Finite element analysis of ceramic abutment-restoration combinations for osseointegrated implants.

All-ceramic restorations can solve many esthetic problems associated with implant-supported prostheses. This study evaluated stress concentration and distribution in implant abutments under normal masticatory forces using computer simulations. Two-dimensional finite element analysis was used to study four different abutment-restoration combinations using Brånemark implants. The models considered two positions of the fastening screw, two positions of the crown margins, cemented versus screw-retained prostheses, and clinical loads of 200 N. Models having screws on top of abutments had the lowest stresses (3.1 to 4.8 MPa) and best stress distribution.
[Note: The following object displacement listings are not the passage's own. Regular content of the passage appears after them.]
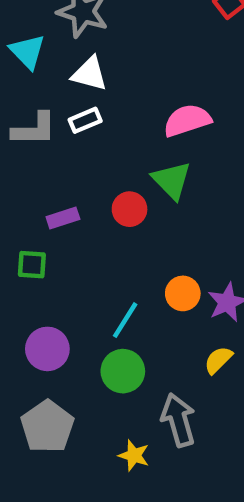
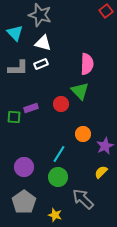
pink semicircle: (187, 120) -> (87, 64), turned 110
green square: (32, 265) -> (14, 117), moved
orange circle: (183, 293) -> (83, 134), moved
gray arrow: (178, 420) -> (83, 199), turned -30
yellow star: (134, 455) -> (55, 215), moved

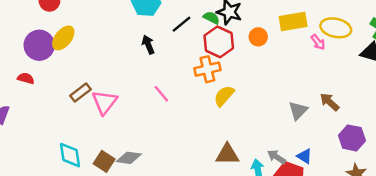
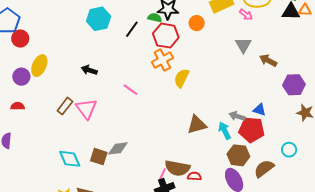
purple circle: (39, 45) -> (21, 77), size x0.7
black arrow: (148, 45) -> (89, 70), moved, turned -35
gray triangle: (298, 111) -> (243, 45), moved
Screw-retained prostheses and short crown margins increased overall stresses (9.9 to 11.4 MPa).

Finite element analysis estimates of cement microfracture under complete veneer crowns.
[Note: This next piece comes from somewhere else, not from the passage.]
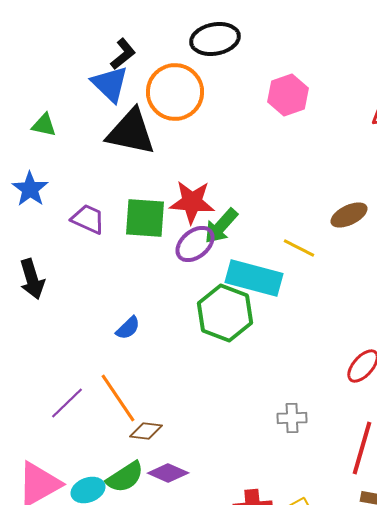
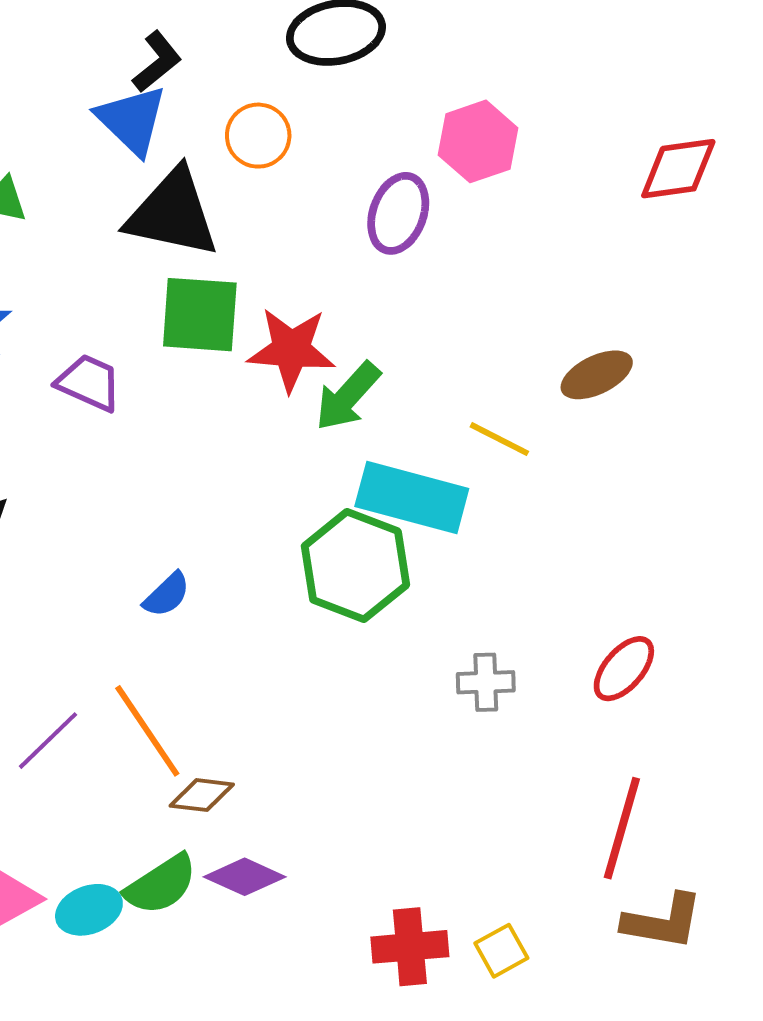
orange circle: (175, 92) -> (258, 136), size x0.6
green square: (145, 218) -> (200, 315), moved
purple ellipse: (195, 244) -> (398, 213), moved, turned -30
gray cross: (292, 418) -> (486, 682), moved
Long-term clinical failures of complete veneer crowns are commonly attributed to microleakage of the cement. Excessive stress or fatigue cycling may create cement microfractures and promote microleakage. Two-dimensional (2D) finite element analysis (FEA) was selected to determine stress levels and distributions on dental cements resulting from 10 MPa occlusal loads on single-unit complete artificial veneer crowns during various clinical conditions. Sixteen 2D-FEA computer models were generated for a mandibular first premolar to study the effects of (1) marginal configuration (shoulder for all-ceramic crown versus chamfer for type III gold alloy crown), (2) four types of cement (zinc phosphate, polycarboxylate, glass ionomer and composite resin), and (3) two thicknesses of cement (25 and 100 microns) for single-cycle loads and fatigue loading. There was almost no difference between a chamfer and shoulder marginal configuration except at the edge of the margin where the chamfer finish lines reached 2 to 8 times greater stresses. There were minimal effects for thickness of cement and marginal configurations. Stresses were slightly less for thicker cement. Fatigue analysis was based on estimated stress versus number of cycle curves for cements and resulted in stresses below the estimated endurance limit. If the average occlusal loading levels were 10 MPa, there did not appear to be a risk of microfracture in dental cement because of mechanical loading.